EXERCISE AIM => For the records below, print every one exactly, with nothing dropped.

Page-level text extractions =>
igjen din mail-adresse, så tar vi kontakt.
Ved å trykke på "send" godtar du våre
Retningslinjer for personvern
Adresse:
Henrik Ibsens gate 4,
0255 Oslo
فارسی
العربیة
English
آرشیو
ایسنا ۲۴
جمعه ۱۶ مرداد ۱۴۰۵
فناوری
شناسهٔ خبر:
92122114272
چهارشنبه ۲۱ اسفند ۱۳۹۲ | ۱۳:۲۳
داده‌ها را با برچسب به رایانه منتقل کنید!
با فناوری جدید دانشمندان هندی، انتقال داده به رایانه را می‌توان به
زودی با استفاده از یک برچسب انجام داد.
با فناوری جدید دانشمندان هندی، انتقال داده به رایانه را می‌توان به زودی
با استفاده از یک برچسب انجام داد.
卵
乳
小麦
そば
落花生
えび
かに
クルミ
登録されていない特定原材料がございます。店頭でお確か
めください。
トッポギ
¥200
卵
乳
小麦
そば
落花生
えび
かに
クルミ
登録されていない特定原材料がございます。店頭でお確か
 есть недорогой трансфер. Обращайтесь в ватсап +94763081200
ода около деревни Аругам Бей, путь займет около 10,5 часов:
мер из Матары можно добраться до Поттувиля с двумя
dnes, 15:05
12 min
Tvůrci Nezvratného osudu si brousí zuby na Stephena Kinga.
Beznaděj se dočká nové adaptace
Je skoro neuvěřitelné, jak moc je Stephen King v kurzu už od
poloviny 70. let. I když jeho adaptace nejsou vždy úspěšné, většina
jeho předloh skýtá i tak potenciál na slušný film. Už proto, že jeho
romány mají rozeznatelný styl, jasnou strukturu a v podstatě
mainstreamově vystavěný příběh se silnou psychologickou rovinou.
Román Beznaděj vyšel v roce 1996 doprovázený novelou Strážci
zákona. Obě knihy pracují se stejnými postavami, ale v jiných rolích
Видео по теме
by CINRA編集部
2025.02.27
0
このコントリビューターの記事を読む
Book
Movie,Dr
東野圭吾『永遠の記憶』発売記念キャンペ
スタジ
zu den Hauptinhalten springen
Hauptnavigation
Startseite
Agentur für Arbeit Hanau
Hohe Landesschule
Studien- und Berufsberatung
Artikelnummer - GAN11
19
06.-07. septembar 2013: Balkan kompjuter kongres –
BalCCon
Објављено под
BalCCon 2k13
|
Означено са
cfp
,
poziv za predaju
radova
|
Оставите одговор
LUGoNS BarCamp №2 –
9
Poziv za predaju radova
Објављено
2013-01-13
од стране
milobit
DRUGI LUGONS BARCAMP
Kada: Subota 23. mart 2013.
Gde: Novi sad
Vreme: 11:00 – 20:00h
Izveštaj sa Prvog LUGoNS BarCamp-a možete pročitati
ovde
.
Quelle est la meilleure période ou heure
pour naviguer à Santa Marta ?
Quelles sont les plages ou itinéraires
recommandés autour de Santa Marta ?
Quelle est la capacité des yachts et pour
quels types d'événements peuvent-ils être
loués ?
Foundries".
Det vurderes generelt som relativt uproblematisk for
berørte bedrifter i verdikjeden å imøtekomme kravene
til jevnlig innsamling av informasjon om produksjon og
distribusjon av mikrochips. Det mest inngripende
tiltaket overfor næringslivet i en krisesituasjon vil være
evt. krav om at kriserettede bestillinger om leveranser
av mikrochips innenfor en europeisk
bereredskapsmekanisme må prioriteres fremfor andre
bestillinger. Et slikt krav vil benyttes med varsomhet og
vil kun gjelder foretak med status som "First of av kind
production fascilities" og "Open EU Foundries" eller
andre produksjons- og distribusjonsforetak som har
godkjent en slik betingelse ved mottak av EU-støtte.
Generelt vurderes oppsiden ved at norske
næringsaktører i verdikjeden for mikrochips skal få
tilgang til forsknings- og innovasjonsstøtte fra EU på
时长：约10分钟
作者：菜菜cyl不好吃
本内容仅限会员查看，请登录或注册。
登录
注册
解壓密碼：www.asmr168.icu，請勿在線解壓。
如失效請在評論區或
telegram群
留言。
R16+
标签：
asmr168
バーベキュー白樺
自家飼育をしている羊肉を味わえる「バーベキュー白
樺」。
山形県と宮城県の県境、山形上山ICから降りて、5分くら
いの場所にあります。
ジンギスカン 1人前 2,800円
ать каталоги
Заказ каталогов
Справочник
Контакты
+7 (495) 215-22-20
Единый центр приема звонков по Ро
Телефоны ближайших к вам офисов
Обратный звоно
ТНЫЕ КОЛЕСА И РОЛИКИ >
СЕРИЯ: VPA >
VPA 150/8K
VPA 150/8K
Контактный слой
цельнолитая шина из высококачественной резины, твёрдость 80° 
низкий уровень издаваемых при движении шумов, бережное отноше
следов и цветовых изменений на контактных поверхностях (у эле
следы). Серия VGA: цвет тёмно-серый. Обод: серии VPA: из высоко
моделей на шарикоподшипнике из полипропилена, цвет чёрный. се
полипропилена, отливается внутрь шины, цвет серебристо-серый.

WRITTEN RESPONSE =>
igjen din mail-adresse, så tar vi kontakt.
Ved å trykke på "send" godtar du våre
Retningslinjer for personvern
Adresse:
Henrik Ibsens gate 4,
0255 Oslo
فارسی
العربیة
English
آرشیو
ایسنا ۲۴
جمعه ۱۶ مرداد ۱۴۰۵
فناوری
شناسهٔ خبر:
92122114272
چهارشنبه ۲۱ اسفند ۱۳۹۲ | ۱۳:۲۳
داده‌ها را با برچسب به رایانه منتقل کنید!
با فناوری جدید دانشمندان هندی، انتقال داده به رایانه را می‌توان به
زودی با استفاده از یک برچسب انجام داد.
با فناوری جدید دانشمندان هندی، انتقال داده به رایانه را می‌توان به زودی
با استفاده از یک برچسب انجام داد.
卵
乳
小麦
そば
落花生
えび
かに
クルミ
登録されていない特定原材料がございます。店頭でお確か
めください。
トッポギ
¥200
卵
乳
小麦
そば
落花生
えび
かに
クルミ
登録されていない特定原材料がございます。店頭でお確か
 есть недорогой трансфер. Обращайтесь в ватсап +94763081200
ода около деревни Аругам Бей, путь займет около 10,5 часов:
мер из Матары можно добраться до Поттувиля с двумя
dnes, 15:05
12 min
Tvůrci Nezvratného osudu si brousí zuby na Stephena Kinga.
Beznaděj se dočká nové adaptace
Je skoro neuvěřitelné, jak moc je Stephen King v kurzu už od
poloviny 70. let. I když jeho adaptace nejsou vždy úspěšné, většina
jeho předloh skýtá i tak potenciál na slušný film. Už proto, že jeho
romány mají rozeznatelný styl, jasnou strukturu a v podstatě
mainstreamově vystavěný příběh se silnou psychologickou rovinou.
Román Beznaděj vyšel v roce 1996 doprovázený novelou Strážci
zákona. Obě knihy pracují se stejnými postavami, ale v jiných rolích
Видео по теме
by CINRA編集部
2025.02.27
0
このコントリビューターの記事を読む
Book
Movie,Dr
東野圭吾『永遠の記憶』発売記念キャンペ
スタジ
zu den Hauptinhalten springen
Hauptnavigation
Startseite
Agentur für Arbeit Hanau
Hohe Landesschule
Studien- und Berufsberatung
Artikelnummer - GAN11
19
06.-07. septembar 2013: Balkan kompjuter kongres –
BalCCon
Објављено под
BalCCon 2k13
|
Означено са
cfp
,
poziv za predaju
radova
|
Оставите одговор
LUGoNS BarCamp №2 –
9
Poziv za predaju radova
Објављено
2013-01-13
од стране
milobit
DRUGI LUGONS BARCAMP
Kada: Subota 23. mart 2013.
Gde: Novi sad
Vreme: 11:00 – 20:00h
Izveštaj sa Prvog LUGoNS BarCamp-a možete pročitati
ovde
.
Quelle est la meilleure période ou heure
pour naviguer à Santa Marta ?
Quelles sont les plages ou itinéraires
recommandés autour de Santa Marta ?
Quelle est la capacité des yachts et pour
quels types d'événements peuvent-ils être
loués ?
Foundries".
Det vurderes generelt som relativt uproblematisk for
berørte bedrifter i verdikjeden å imøtekomme kravene
til jevnlig innsamling av informasjon om produksjon og
distribusjon av mikrochips. Det mest inngripende
tiltaket overfor næringslivet i en krisesituasjon vil være
evt. krav om at kriserettede bestillinger om leveranser
av mikrochips innenfor en europeisk
bereredskapsmekanisme må prioriteres fremfor andre
bestillinger. Et slikt krav vil benyttes med varsomhet og
vil kun gjelder foretak med status som "First of av kind
production fascilities" og "Open EU Foundries" eller
andre produksjons- og distribusjonsforetak som har
godkjent en slik betingelse ved mottak av EU-støtte.
Generelt vurderes oppsiden ved at norske
næringsaktører i verdikjeden for mikrochips skal få
tilgang til forsknings- og innovasjonsstøtte fra EU på
时长：约10分钟
作者：菜菜cyl不好吃
本内容仅限会员查看，请登录或注册。
登录
注册
解壓密碼：www.asmr168.icu，請勿在線解壓。
如失效請在評論區或
telegram群
留言。
R16+
标签：
asmr168
バーベキュー白樺
自家飼育をしている羊肉を味わえる「バーベキュー白
樺」。
山形県と宮城県の県境、山形上山ICから降りて、5分くら
いの場所にあります。
ジンギスカン 1人前 2,800円
ать каталоги
Заказ каталогов
Справочник
Контакты
+7 (495) 215-22-20
Единый центр приема звонков по Ро
Телефоны ближайших к вам офисов
Обратный звоно
ТНЫЕ КОЛЕСА И РОЛИКИ >
СЕРИЯ: VPA >
VPA 150/8K
VPA 150/8K
Контактный слой
цельнолитая шина из высококачественной резины, твёрдость 80° 
низкий уровень издаваемых при движении шумов, бережное отноше
следов и цветовых изменений на контактных поверхностях (у эле
следы). Серия VGA: цвет тёмно-серый. Обод: серии VPA: из высоко
моделей на шарикоподшипнике из полипропилена, цвет чёрный. се
полипропилена, отливается внутрь шины, цвет серебристо-серый.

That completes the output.